Cfg's in function signatures

Today I played and found you can use cfg in function signatures.


fn main() {
    #[cfg(not(feature = "use_generic"))]
    confuged(42);
    #[cfg(feature = "use_generic")]
    confuged("fourty two");
}

fn confuged<#[cfg(feature = "use_generic")] T: Display>(
    #[cfg(not(feature = "use_generic"))] var: u32,
    #[cfg(feature = "use_generic")] var: T,
) {
    println!("{}", var);
}

But not in the return part...

fn confuged<#[cfg(feature = "use_generic")] T: Display>(
    #[cfg(not(feature = "use_generic"))] var: u32,
    #[cfg(feature = "use_generic")] var: T,
) #[cfg(not(feature = "use_generic"))] ->  ()
13 | ) #[cfg(not(feature = "use_generic"))] ->  ()
   |   ^ expected one of `->`, `;`, `where`, or `{`

Part of my brain says "Do not do that". Impossible to read.
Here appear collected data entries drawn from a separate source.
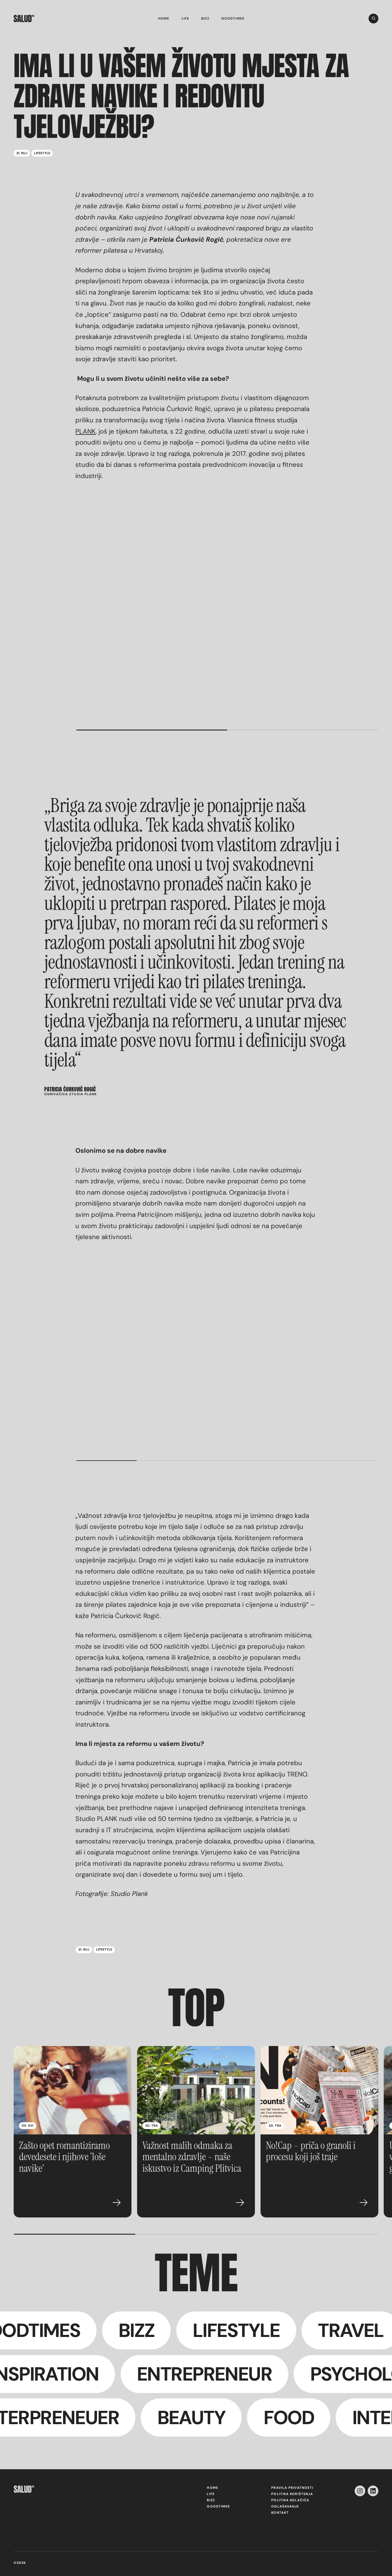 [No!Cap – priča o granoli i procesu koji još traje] (319, 2090)
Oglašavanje (285, 2506)
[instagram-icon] (360, 2491)
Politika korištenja (292, 2494)
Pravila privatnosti (292, 2488)
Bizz (205, 18)
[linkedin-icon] (373, 2491)
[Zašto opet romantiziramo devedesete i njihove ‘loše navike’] (72, 2090)
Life (185, 18)
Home (163, 18)
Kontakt (280, 2513)
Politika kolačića (290, 2500)
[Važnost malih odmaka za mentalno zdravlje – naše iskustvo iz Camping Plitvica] (196, 2090)
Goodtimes (233, 18)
But then I discovered you can also put comments and blank lines in the function signature and I wonder if I could make a small program just using cfg's in a function signature. is the combination of "all", "any", "not", and "cfg_attr" turing complete?
But of course reality and my day job might prevent that.

Arbitrary combinations of these are, in theory – you can make a NAND gate from not and all, and NAND gates are compute universal. That said, I don't know how much nesting is actually allowed by the syntax/spec/implementation.
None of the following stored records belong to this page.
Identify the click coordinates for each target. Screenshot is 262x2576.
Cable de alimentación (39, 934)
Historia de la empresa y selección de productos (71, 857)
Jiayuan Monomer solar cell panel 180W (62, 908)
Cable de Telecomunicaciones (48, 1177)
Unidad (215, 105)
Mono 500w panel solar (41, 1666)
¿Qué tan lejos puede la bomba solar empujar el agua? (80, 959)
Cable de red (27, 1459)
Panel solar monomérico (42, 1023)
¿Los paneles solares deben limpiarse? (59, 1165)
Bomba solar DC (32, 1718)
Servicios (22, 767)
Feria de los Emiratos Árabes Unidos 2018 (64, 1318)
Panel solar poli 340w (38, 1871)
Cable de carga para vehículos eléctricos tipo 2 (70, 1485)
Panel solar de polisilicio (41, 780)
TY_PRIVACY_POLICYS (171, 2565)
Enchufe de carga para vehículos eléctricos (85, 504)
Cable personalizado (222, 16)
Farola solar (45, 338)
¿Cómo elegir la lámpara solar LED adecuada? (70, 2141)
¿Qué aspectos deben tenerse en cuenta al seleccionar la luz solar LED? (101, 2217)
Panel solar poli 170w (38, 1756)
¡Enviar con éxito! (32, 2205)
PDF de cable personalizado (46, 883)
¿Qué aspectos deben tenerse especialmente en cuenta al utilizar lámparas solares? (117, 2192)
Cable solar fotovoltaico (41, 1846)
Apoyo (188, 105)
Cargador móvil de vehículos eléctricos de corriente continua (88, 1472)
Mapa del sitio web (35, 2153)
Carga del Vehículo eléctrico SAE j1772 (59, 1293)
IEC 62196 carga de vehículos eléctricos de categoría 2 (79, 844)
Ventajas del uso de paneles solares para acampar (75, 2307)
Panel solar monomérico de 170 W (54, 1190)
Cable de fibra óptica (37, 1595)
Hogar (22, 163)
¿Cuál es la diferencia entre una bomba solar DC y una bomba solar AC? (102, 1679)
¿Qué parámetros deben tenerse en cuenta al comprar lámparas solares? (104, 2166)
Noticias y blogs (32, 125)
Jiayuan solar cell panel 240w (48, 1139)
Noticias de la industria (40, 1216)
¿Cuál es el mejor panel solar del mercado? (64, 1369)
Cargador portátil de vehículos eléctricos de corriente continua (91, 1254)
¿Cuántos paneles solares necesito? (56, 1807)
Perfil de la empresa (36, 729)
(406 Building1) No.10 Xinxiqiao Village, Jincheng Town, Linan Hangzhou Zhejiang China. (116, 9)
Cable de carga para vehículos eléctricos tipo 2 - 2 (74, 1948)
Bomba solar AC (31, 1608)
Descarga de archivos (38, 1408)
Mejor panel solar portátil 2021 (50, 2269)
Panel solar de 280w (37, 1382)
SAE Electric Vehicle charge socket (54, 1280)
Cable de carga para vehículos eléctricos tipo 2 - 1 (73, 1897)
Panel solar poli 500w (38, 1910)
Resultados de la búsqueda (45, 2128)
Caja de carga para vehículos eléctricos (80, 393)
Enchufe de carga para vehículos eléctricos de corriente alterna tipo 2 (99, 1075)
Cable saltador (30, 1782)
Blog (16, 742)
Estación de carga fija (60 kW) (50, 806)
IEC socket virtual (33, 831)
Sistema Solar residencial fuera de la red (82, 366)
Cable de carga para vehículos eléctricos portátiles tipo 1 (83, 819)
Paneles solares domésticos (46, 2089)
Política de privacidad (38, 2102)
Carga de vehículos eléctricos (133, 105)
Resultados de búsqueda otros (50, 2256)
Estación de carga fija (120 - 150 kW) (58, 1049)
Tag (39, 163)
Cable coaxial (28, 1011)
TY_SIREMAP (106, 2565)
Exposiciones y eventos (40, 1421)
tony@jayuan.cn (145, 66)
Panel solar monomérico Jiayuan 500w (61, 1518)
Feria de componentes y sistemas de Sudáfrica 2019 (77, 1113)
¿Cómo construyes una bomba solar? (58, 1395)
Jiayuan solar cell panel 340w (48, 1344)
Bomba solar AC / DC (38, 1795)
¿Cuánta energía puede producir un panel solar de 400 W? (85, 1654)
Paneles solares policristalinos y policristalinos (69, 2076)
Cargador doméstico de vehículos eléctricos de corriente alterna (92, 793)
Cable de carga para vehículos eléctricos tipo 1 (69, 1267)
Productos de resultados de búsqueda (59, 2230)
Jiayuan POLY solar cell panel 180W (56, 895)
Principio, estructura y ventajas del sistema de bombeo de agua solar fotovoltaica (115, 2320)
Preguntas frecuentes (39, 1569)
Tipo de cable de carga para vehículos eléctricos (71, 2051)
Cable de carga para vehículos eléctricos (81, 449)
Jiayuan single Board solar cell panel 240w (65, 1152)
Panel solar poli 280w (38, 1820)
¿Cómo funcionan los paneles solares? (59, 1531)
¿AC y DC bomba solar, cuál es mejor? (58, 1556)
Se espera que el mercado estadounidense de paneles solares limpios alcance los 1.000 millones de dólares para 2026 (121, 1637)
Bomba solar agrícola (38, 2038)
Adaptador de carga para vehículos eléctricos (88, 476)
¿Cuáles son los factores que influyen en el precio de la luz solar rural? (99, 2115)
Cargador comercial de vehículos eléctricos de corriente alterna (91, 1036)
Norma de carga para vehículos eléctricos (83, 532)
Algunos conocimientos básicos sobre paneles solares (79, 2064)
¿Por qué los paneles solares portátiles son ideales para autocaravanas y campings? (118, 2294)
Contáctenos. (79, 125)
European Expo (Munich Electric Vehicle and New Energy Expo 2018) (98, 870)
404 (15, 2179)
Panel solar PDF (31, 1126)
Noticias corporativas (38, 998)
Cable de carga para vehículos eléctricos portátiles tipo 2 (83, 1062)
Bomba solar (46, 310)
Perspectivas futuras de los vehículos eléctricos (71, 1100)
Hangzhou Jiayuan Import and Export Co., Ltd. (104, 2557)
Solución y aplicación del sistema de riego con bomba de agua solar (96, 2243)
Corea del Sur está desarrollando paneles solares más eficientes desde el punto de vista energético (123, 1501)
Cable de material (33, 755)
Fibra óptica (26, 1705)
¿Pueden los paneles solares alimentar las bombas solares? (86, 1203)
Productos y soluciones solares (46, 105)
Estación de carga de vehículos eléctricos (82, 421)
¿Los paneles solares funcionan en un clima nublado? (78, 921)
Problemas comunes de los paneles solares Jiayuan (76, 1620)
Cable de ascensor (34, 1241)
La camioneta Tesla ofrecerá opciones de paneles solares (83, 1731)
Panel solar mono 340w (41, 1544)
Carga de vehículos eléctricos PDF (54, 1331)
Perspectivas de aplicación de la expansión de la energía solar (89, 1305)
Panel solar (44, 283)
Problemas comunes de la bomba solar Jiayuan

I don't understand how that relates to cfg attributes, but of course you can – you can use comments and newlines pretty much anywhere any other kind of whitespace would be allowed. Breaking up a signature into multiple lines is useful when it grows longer than the line width of whatever style guidelines you follow (this can easily happen with 2-3 parameters and a generic return type, for instance).